_Prompt_
Within the data that follows, set down exactly the lines from the one containing "You are a GUI" through the one containing "Task: Click on the biscoitos e bolinhos", both ends included.

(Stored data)
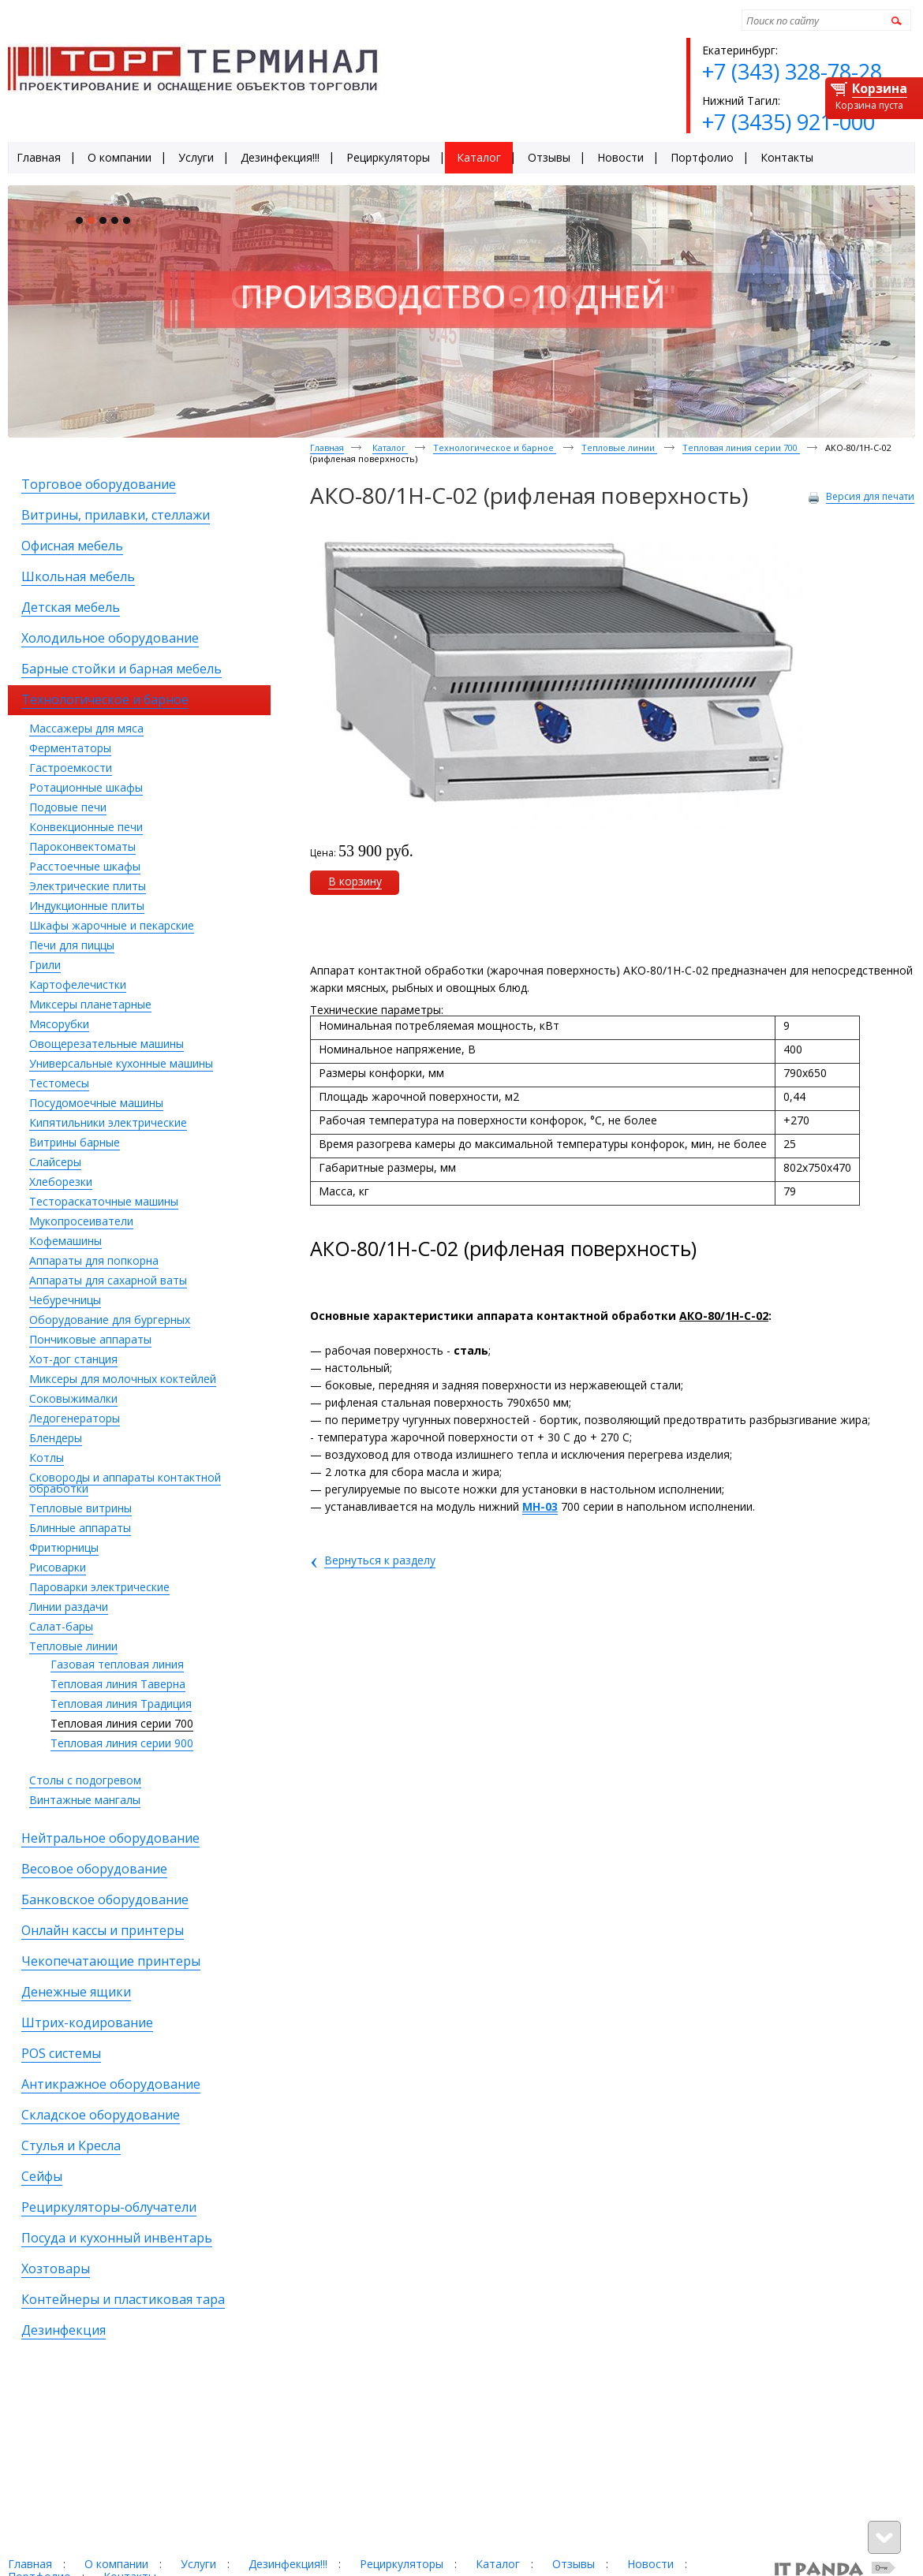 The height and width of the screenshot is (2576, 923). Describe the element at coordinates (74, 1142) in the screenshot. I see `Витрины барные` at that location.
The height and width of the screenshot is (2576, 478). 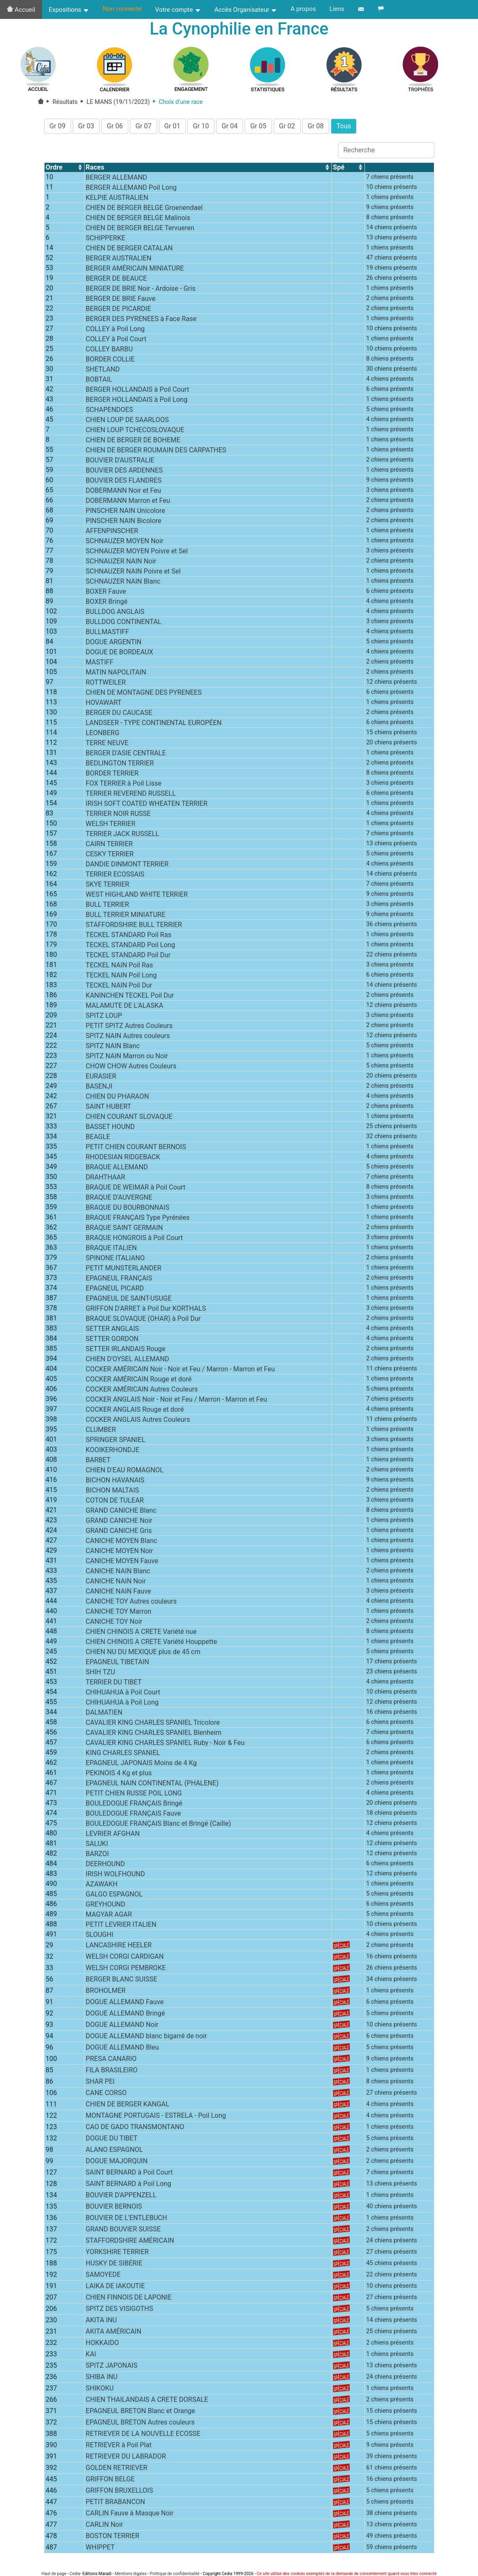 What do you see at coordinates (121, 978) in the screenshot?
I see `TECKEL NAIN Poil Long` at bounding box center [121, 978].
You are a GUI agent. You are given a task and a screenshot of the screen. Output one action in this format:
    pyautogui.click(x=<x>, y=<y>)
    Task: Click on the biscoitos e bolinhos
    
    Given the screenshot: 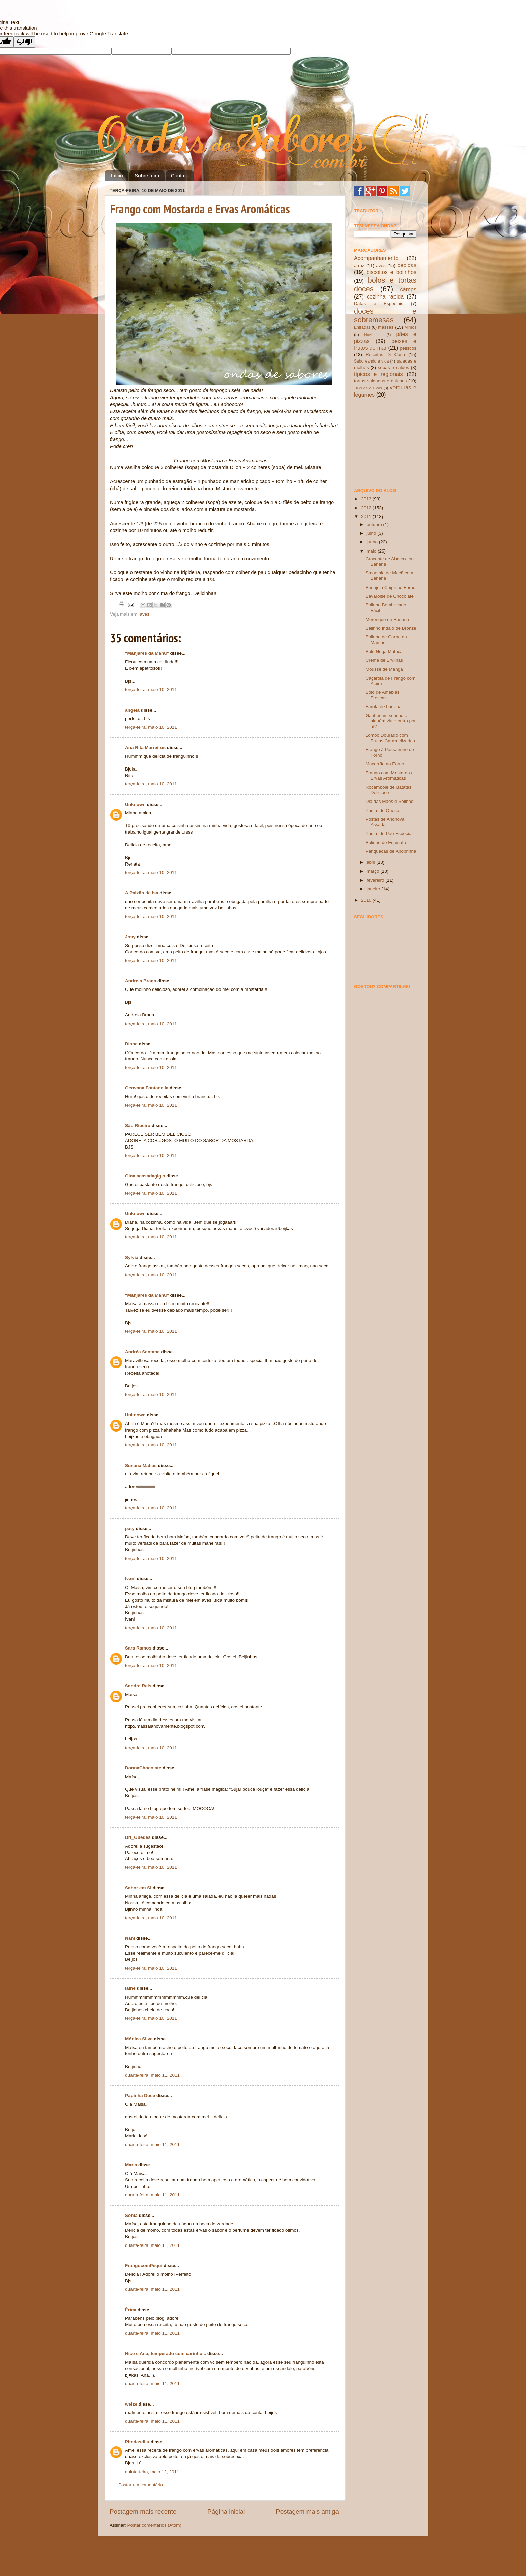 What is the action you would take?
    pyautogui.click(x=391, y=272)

_Written response_
You are a GUI agent. You are given a task and a screenshot of the screen. Output one action in this format:
    pyautogui.click(x=<x>, y=<y>)
    Task: Click on the biscoitos e bolinhos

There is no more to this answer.